The first step in that direction is ending the gag clauses some pharmacy benefit managers (PBMs) impose on pharmacies to keep them from telling patients that paying cash for a drug would be cheaper than paying their insurance co-pay.

The Centers for Medicare & Medicaid Services (CMS) is sending a letter this week to all Medicare Part D plan sponsors saying that gag clauses are unacceptable. But PBMs don't need to wait for that letter, and they can end the practice in the private sector, as well. If they "really believe in doing right by the patients they work for, there's no reason they can't end this practice and release pharmacists from these gag clauses right now," Azar said.

In a broader effort to tackle out-of-pocket costs, CMS plans to bring more transparency to the drug market so patients know how much a drug costs and what it will cost them before they get to the pharmacy.

List prices

Part of that transparency has to do with list prices. CMS will unveil updates this week to its drug-pricing dashboard, providing more detail about which companies are raising those prices. And the FDA is looking at requiring consumer drug ads to include the list price.

"When patients hear about a wonderful new drug, they should know whether it costs $100 or $50,000," Azar said. "A patient might even pay for a doctor's appointment to discuss a drug, not knowing that the price puts it totally out of reach, and that's unfair."

Again, Azar reminded industry that it doesn't have to wait on the government before it does what's right. "Today, I am calling on America's pharmaceutical manufacturers to level with the American public – be honest about what you're trying to charge us, put your list price in your ads."

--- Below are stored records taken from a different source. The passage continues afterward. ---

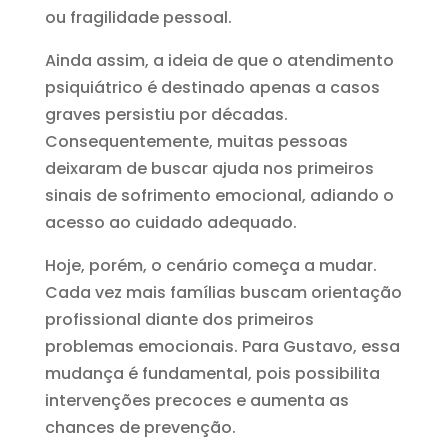
ou fragilidade pessoal.
Ainda assim, a ideia de que o atendimento
psiquiátrico é destinado apenas a casos
graves persistiu por décadas.
Consequentemente, muitas pessoas
deixaram de buscar ajuda nos primeiros
sinais de sofrimento emocional, adiando o
acesso ao cuidado adequado.
Hoje, porém, o cenário começa a mudar.
Cada vez mais famílias buscam orientação
profissional diante dos primeiros
problemas emocionais. Para Gustavo, essa
mudança é fundamental, pois possibilita
intervenções precoces e aumenta as
chances de prevenção.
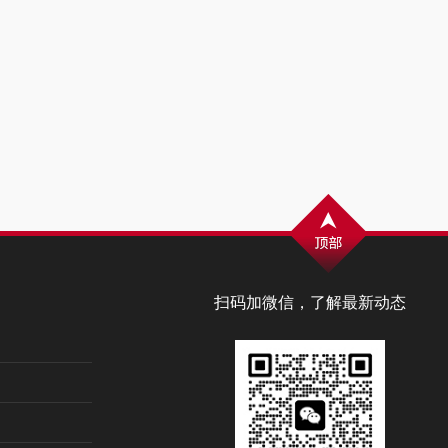
扫码加微信，了解最新动态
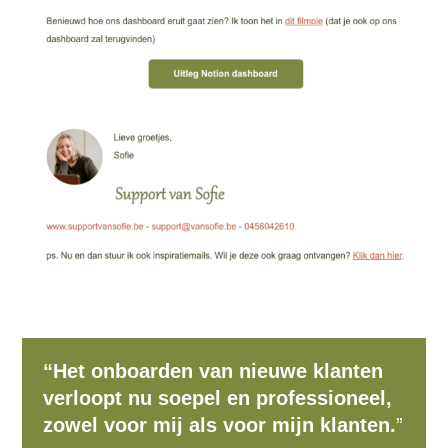
“Het onboarden van nieuwe klanten
verloopt nu soepel en professioneel,
zowel voor mij als voor mijn klanten.
”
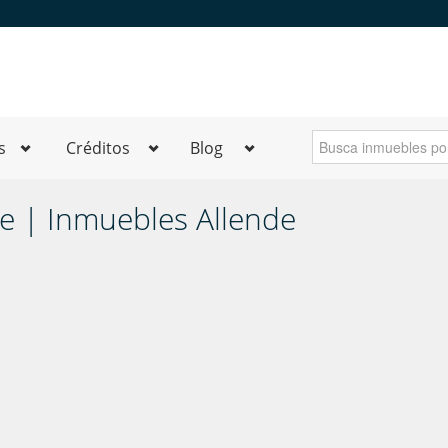
s
Créditos
Blog
de | Inmuebles Allende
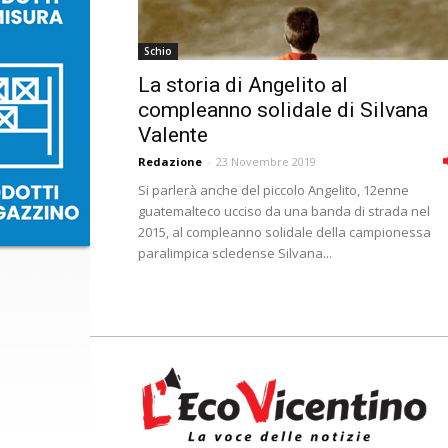
Schio
La storia di Angelito al
compleanno solidale di Silvana
Valente
Redazione
-
23 Novembre 2019
Si parlerà anche del piccolo Angelito, 12enne
guatemalteco ucciso da una banda di strada nel
2015, al compleanno solidale della campionessa
paralimpica scledense Silvana...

Other steps the administration is considering to address high list prices include replacing the PBM rebates with fixed-price discounts or incorporating that rebate into the average manufacturing price (AMP) used for Medicaid discounts. The AMP change alone "could drop what manufacturers get paid on many Medicaid drugs by 30 to 40 percent or more," Azar said.

Lowering drug prices isn't just up to the administration. Azar said there are things Congress needs to do – such as removing the cap it imposed under the Affordable Care Act on the penalty that drug companies pay when they raise prices faster than inflation. As a result of the cap, "drug companies can keep raising their prices rapidly, soaking up new profits from private insurance without paying any penalty in the Medicaid program," Azar said, noting that more than 2,500 drugs have hit the cap.